------ Source data ------
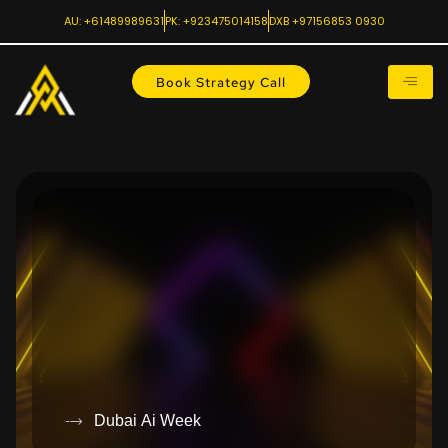
AU: +61489989631
PK: +923475014158
DXB +97156853 0930
Book Strategy Call
Dubai Ai Week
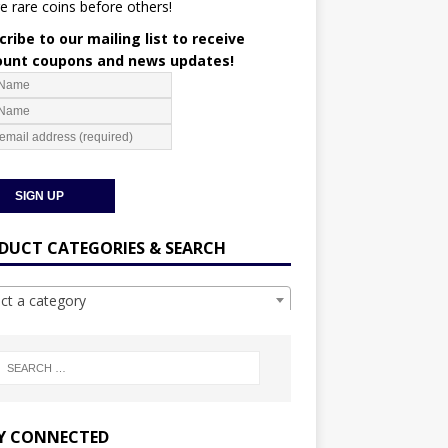
e rare coins before others!
ribe to our mailing list to receive
ount coupons and news updates!
DUCT CATEGORIES & SEARCH
ect a category
Y CONNECTED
------
### What you should do
What is needed is an exact copy of every record above, minus the images.

### Response area
AU: +61489989631
PK: +923475014158
DXB +97156853 0930
Book Strategy Call
Dubai Ai Week
e rare coins before others!
ribe to our mailing list to receive
ount coupons and news updates!
DUCT CATEGORIES & SEARCH
ect a category
Y CONNECTED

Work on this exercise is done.